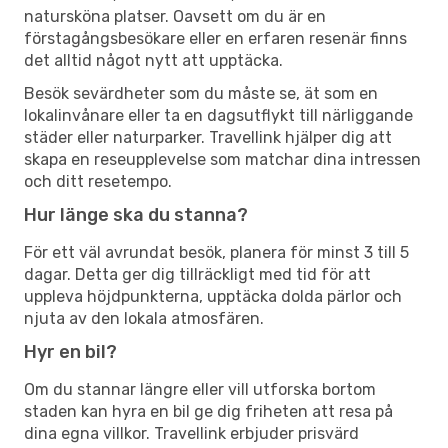
natursköna platser. Oavsett om du är en
förstagångsbesökare eller en erfaren resenär finns
det alltid något nytt att upptäcka.
Besök sevärdheter som du måste se, ät som en
lokalinvånare eller ta en dagsutflykt till närliggande
städer eller naturparker. Travellink hjälper dig att
skapa en reseupplevelse som matchar dina intressen
och ditt resetempo.
Hur länge ska du stanna?
För ett väl avrundat besök, planera för minst 3 till 5
dagar. Detta ger dig tillräckligt med tid för att
uppleva höjdpunkterna, upptäcka dolda pärlor och
njuta av den lokala atmosfären.
Hyr en bil?
Om du stannar längre eller vill utforska bortom
staden kan hyra en bil ge dig friheten att resa på
dina egna villkor. Travellink erbjuder prisvärd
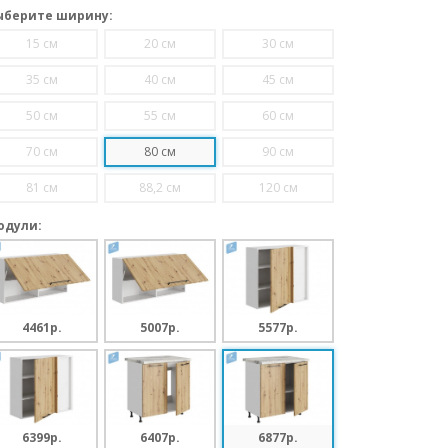
ыберите ширину:
15 см
20 см
30 см
35 см
40 см
45 см
50 см
55 см
60 см
70 см
80 см
90 см
81 см
88,2 см
120 см
одули:
4461p.
5007p.
5577p.
6399p.
6407p.
6877p.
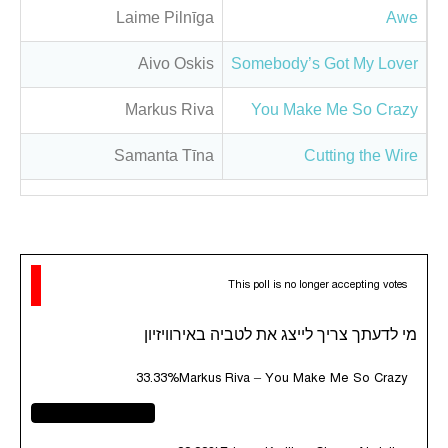
Laime Pilnīga
Awe
Aivo Oskis
Somebody’s Got My Lover
Markus Riva
You Make Me So Crazy
Samanta Tīna
Cutting the Wire
This poll is no longer accepting votes
מי לדעתך צריך לייצג את לטביה באירוויזיון
33.33%
Markus Riva – You Make Me So Crazy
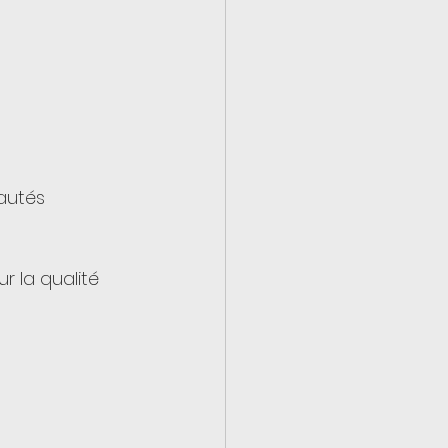
autés 
 la qualité 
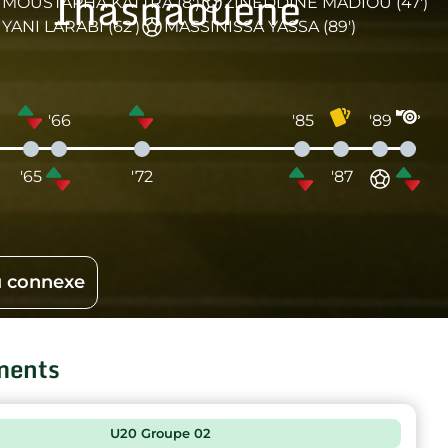
Ihasnaouene
MOUSTAPHA KATTRA (8')
ZINEDDINE MADIOU (47')
YANI LARABI (62')
MASSINISSA YASSA (89')
'66
'85
'89
'65
'72
'87
 connexe
ments
U20 Groupe 02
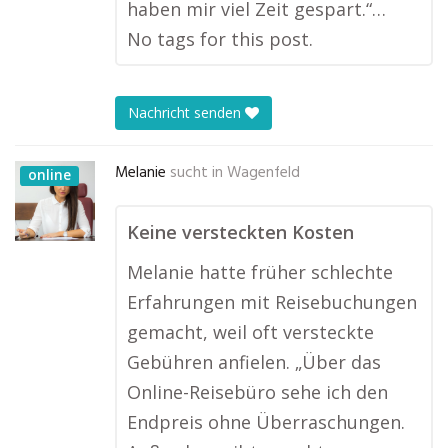
haben mir viel Zeit gespart.“…
No tags for this post.
Nachricht senden
Melanie
sucht in
Wagenfeld
online
Keine versteckten Kosten
Melanie hatte früher schlechte
Erfahrungen mit Reisebuchungen
gemacht, weil oft versteckte
Gebühren anfielen. „Über das
Online-Reisebüro sehe ich den
Endpreis ohne Überraschungen.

Work request:
In how many lines of the material above does the word "Make" occur? Give the number and no other text.

Written answer:
2